Time independent perturbation - potential with inner function

[ffia]

Homework Statement

I need to find the corrected ground state for perturbed harmonic oscillator (1D) with perturbation of the form V(x) = λ sin(κx), κ>0.

My problem is I have no idea how to handle a potential that has its operator as an inner function.

Homework Equations

The perturbed Hamiltonian of the system:
H = H[itex]_{0}[/itex] + λV = [itex]\frac{1}{2}[/itex]mω[itex]^{2}[/itex]x[itex]^{2}[/itex] + λsin(κx).
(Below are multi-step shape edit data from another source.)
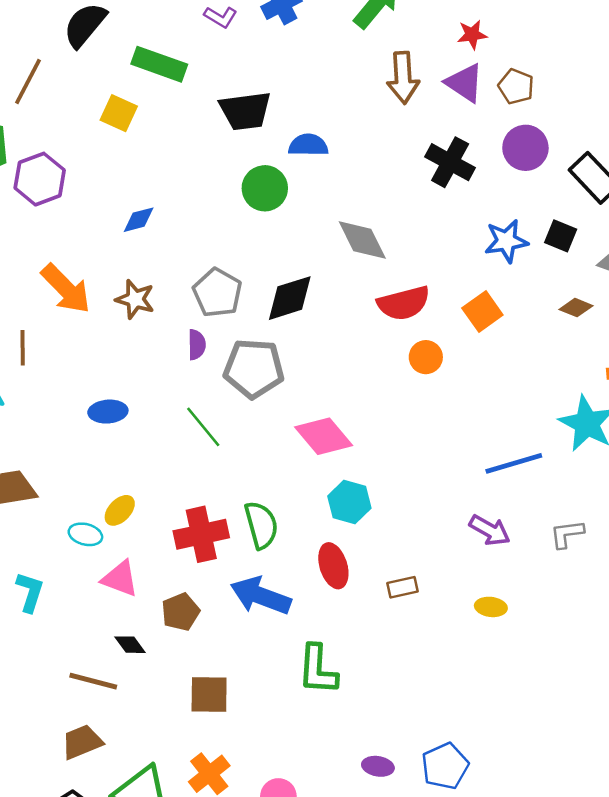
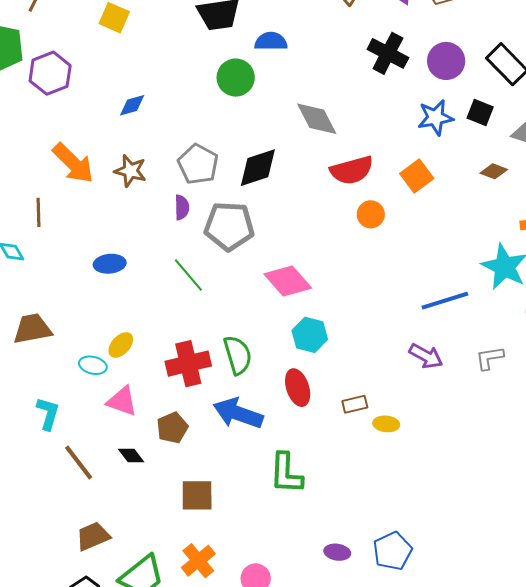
purple circle: (525, 148) -> (446, 61), moved
yellow ellipse: (491, 607) -> (386, 424), moved
brown line: (93, 681) -> (79, 462), moved, turned 39

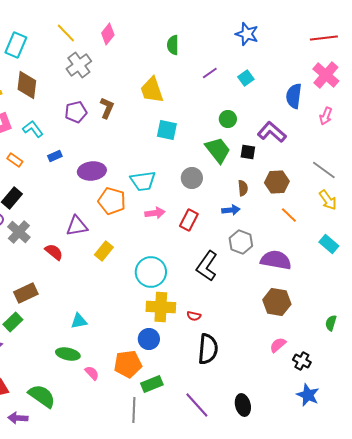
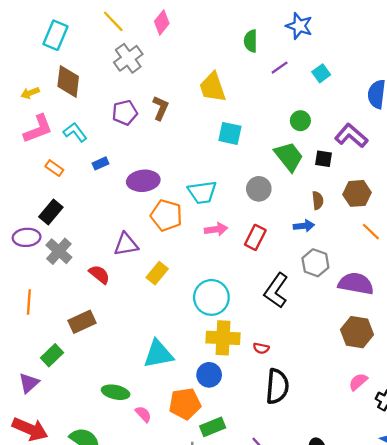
blue star: (247, 34) -> (299, 26), moved
green semicircle: (173, 45) -> (251, 41), moved
brown rectangle: (26, 293) -> (82, 322), moved
cyan triangle: (79, 321) -> (158, 354), moved, size x1.6

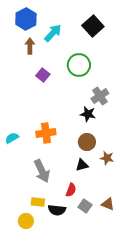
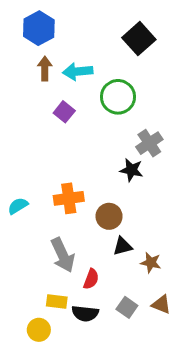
cyan arrow: (53, 33) -> (78, 71), moved, turned -138
brown circle: (87, 142) -> (109, 216), moved
brown star: (107, 158) -> (151, 263), moved
red semicircle: (71, 190) -> (91, 279), moved

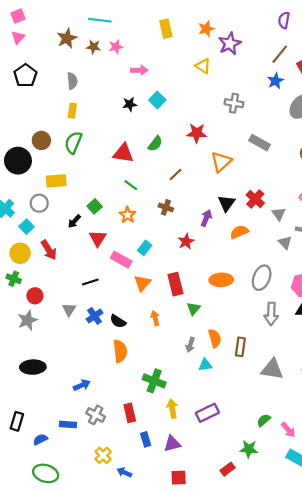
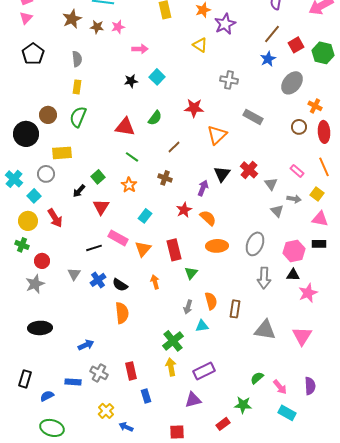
orange semicircle: (239, 232) -> (208, 218), moved, turned 66
pink rectangle: (121, 260) -> (118, 238), moved
green cross: (154, 381) -> (173, 341), moved, turned 30
purple triangle: (172, 444) -> (193, 400), moved

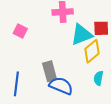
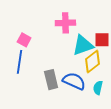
blue line: (16, 84) -> (20, 62), moved
blue semicircle: (61, 86) -> (74, 81), moved

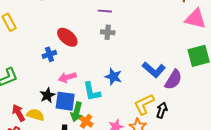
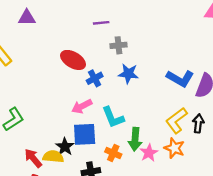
purple line: (105, 11) -> (101, 23), moved
blue cross: (49, 54) -> (95, 78), moved
blue star: (113, 77) -> (128, 74), moved
black star: (47, 95) -> (65, 147), moved
green arrow: (77, 112) -> (135, 139), moved

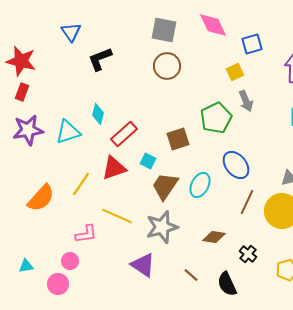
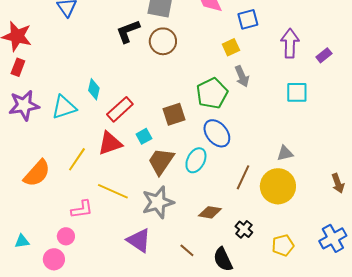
black L-shape: (100, 59) -> (128, 31), moved
cyan square: (148, 161) -> (144, 136), turned 35
blue ellipse: (236, 165) -> (217, 133), moved

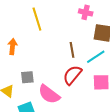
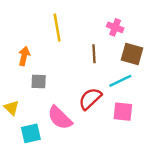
brown line: (72, 50) -> (94, 54), moved
gray square: (27, 77) -> (39, 81), moved

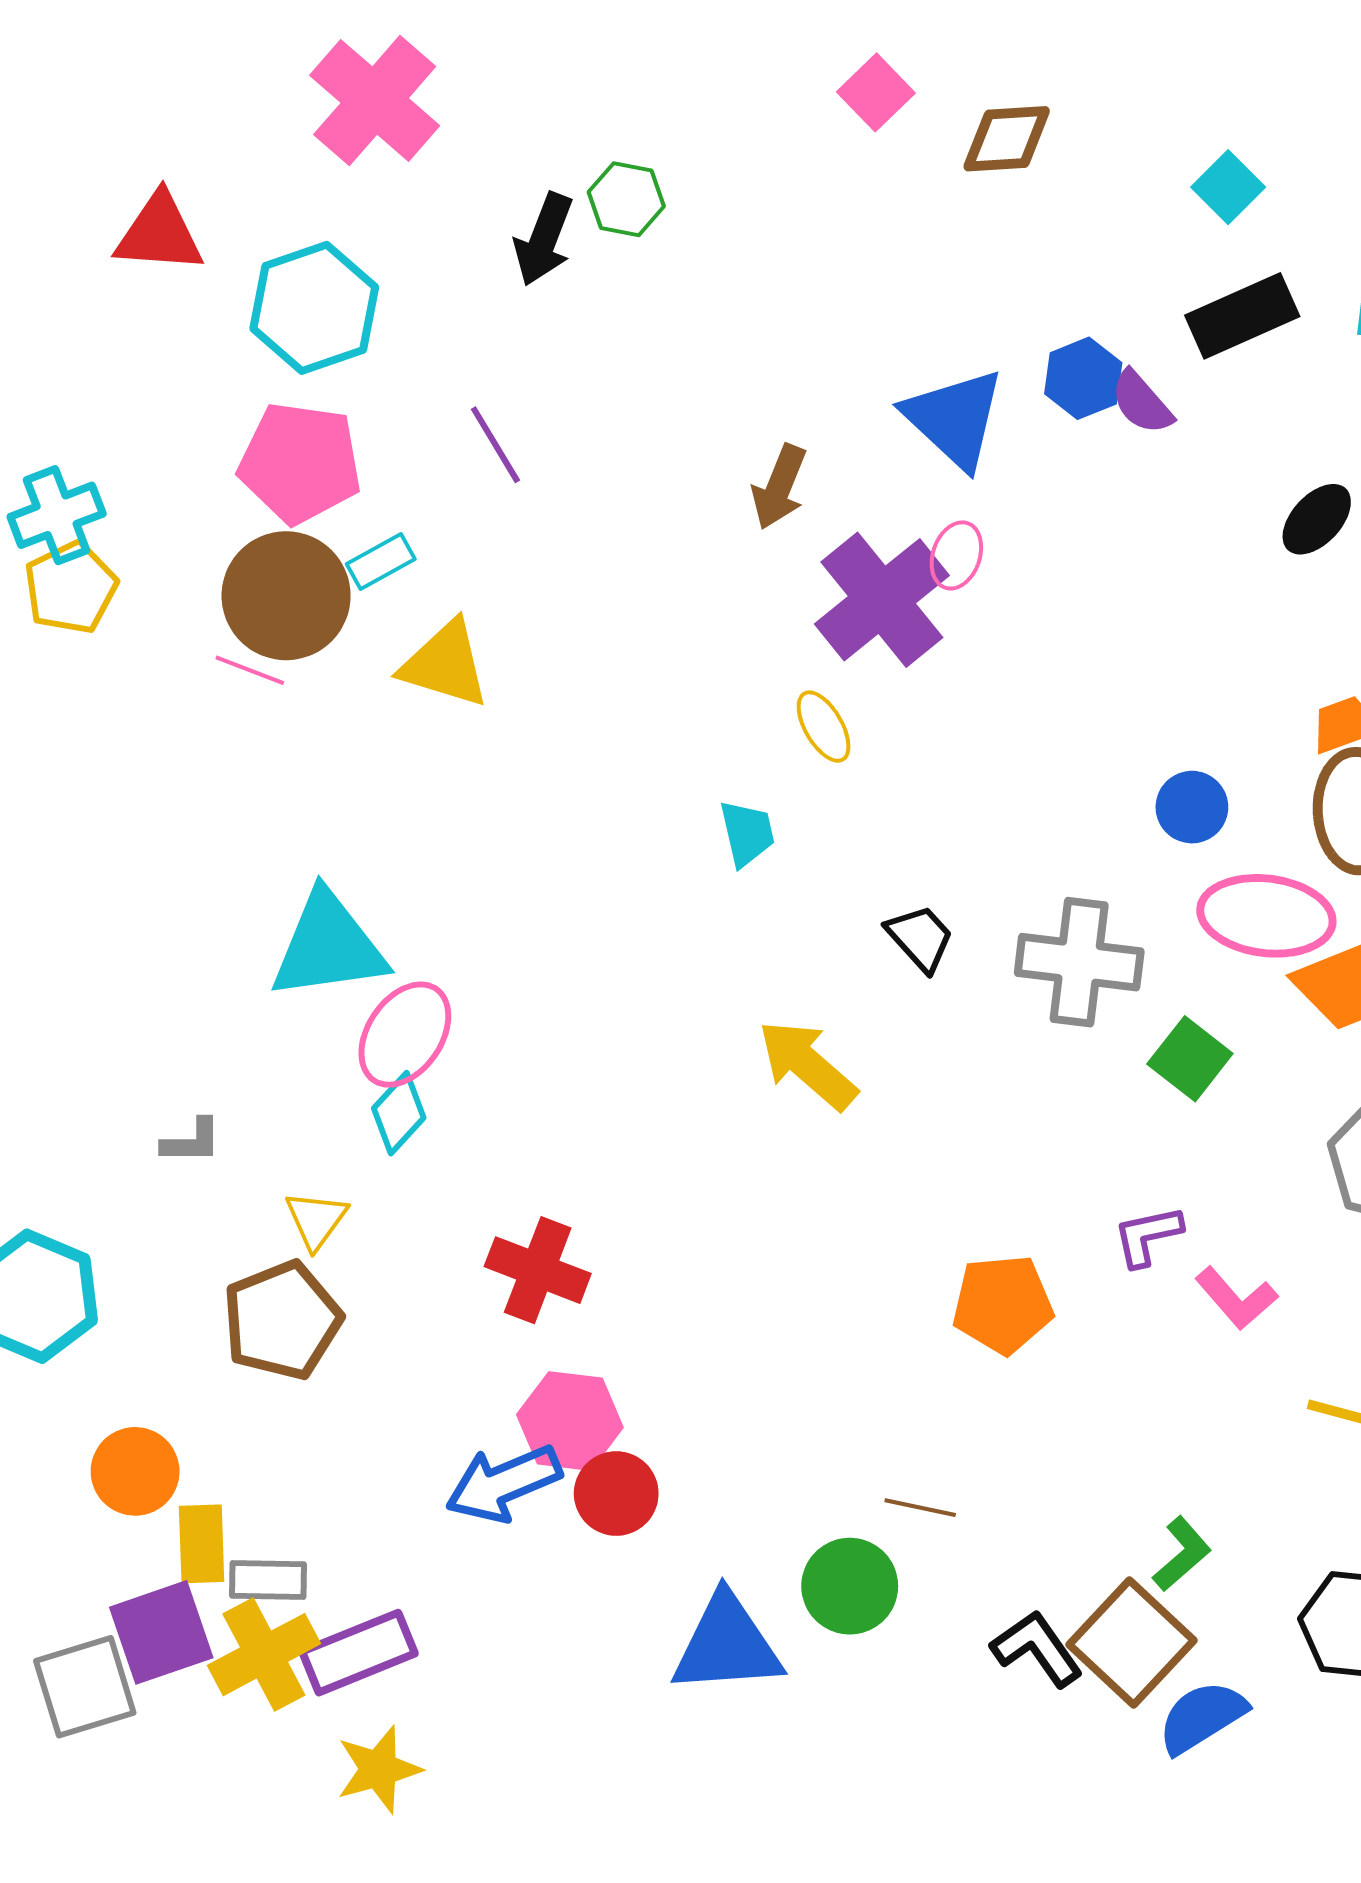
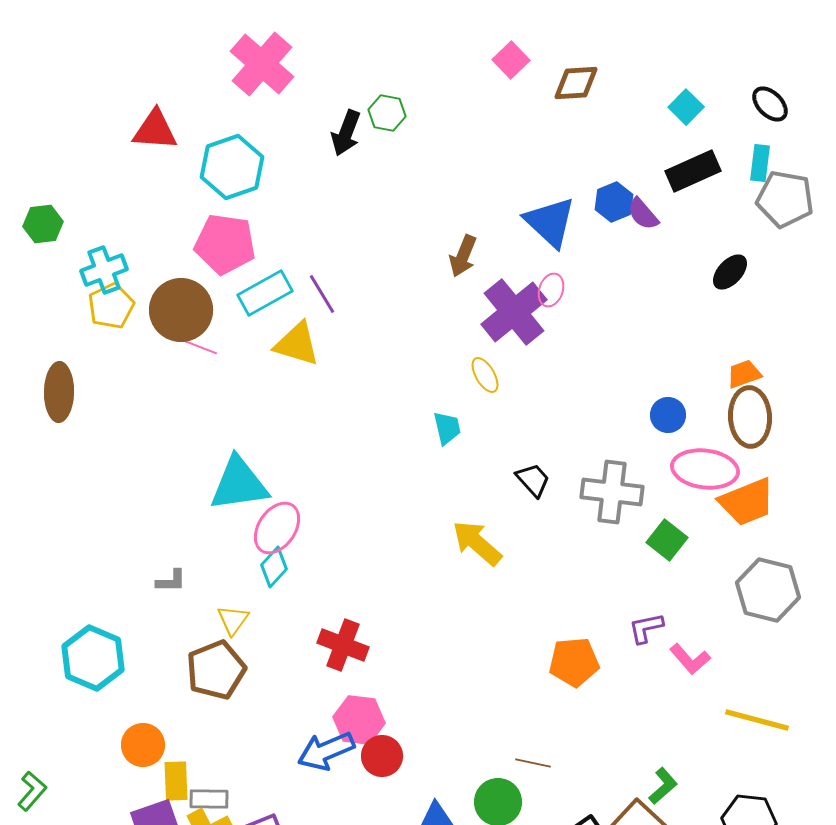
purple line: (495, 445) -> (322, 294), moved
cyan rectangle: (381, 562) -> (265, 293), size x1.6
brown circle: (286, 596) -> (181, 310), moved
At least the first correction to the ground state is defined
[itex]\sum\frac{<m| λV |0>}{E_{m}-E_{n}}[/itex] where the sum is taken over m, m goes from 1 to infinity? (m and 0 are states, sorry I couldn't get the latex notation working there)

The Attempt at a Solution

I tried to use the ladder operators.
In terms of the ladder operators
x = [itex]\sqrt{\frac{h}{2mω}}{}(a+a^\dagger)[/itex]
But the problem is I don't know how to operate the states when the operators are inside sines argument. I could use the taylor series of sin, but it would leave me with (a+a^\dagger)[itex]^{2n+1}[/itex] and that doesn't seem good either.
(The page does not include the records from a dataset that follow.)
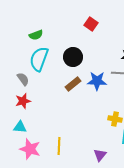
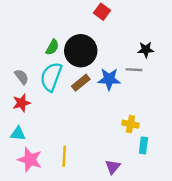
green semicircle: (36, 35) -> (52, 47), moved, turned -40
black circle: (73, 57) -> (81, 51), size x1.4
cyan semicircle: (39, 59) -> (51, 77), moved

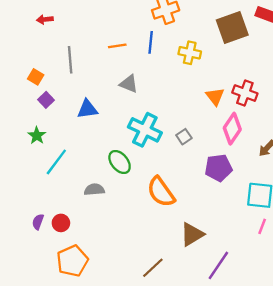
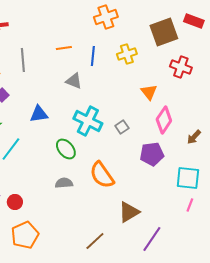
blue line: (151, 42) -> (93, 56), moved
yellow cross: (190, 53) -> (127, 54), turned -30
red cross: (245, 93) -> (181, 67), moved
blue triangle: (87, 109) -> (39, 114), moved
gray semicircle: (94, 190) -> (64, 183), moved

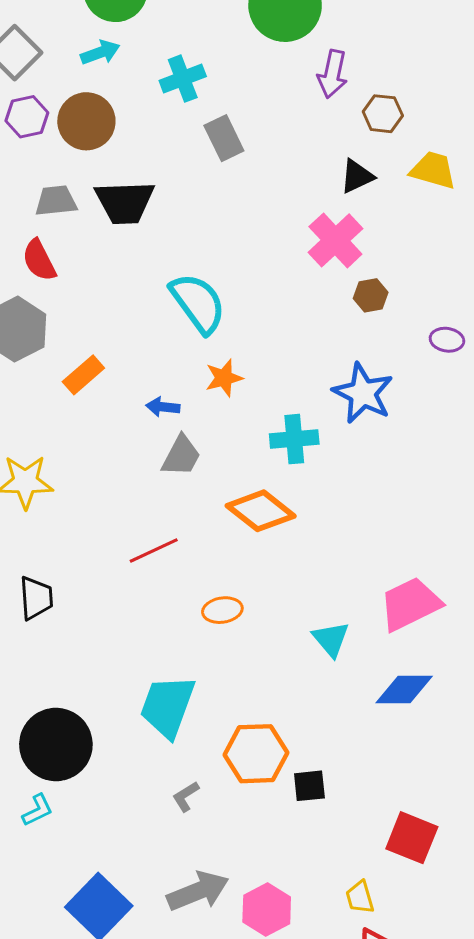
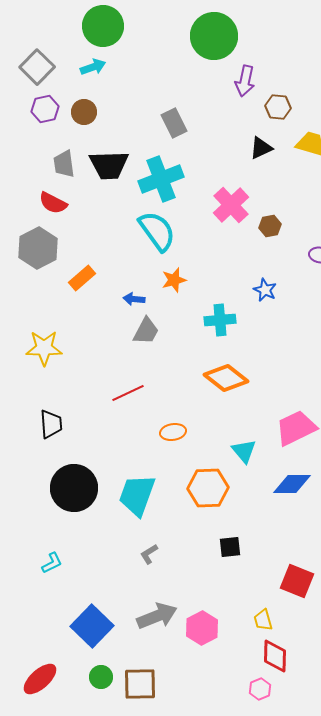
cyan cross: (183, 79) -> (161, 179), moved, size x1.5
brown circle: (86, 121) -> (84, 112), size x0.7
gray trapezoid: (56, 201) -> (64, 164), turned -92
pink cross: (335, 240) -> (231, 205), moved
red semicircle: (39, 260) -> (53, 203), turned -36
blue star: (363, 393) -> (265, 290), size x0.6
orange diamond: (261, 511) -> (226, 378), moved
black circle: (56, 745) -> (74, 488), moved
orange hexagon: (256, 754) -> (208, 488), moved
Thank you in advance, I'm really stuck here.

 

[mark726]

Thank you for your post. Handling a potential with an operator as an inner function can be tricky, but there are some techniques you can use to find the corrected ground state in this case.

Firstly, you are correct in using the ladder operators to simplify the Hamiltonian. As you mentioned, you can express the position operator x in terms of the ladder operators a and a†. This allows you to rewrite the potential V(x) as a function of the ladder operators as well. In this case, V(x) = λsin(κx) becomes V(a,a†) = λsin(κ\sqrt{\frac{h}{2mω}}(a+a^\dagger)).

Next, you can use the fact that the ladder operators a and a† commute with each other, but not with the potential V(a,a†). This means that you can use the Baker-Campbell-Hausdorff formula to expand the potential in terms of the ladder operators, which will then allow you to operate on the states.

Finally, you can use the eigenvalue equation for the harmonic oscillator, H|n> = E_n|n>, to simplify the expression for the corrected ground state. This will involve using the relation [H,a] = ℏωa and [H,a†] = -ℏωa†.

I hope this helps guide you in finding the corrected ground state. Good luck with your calculations!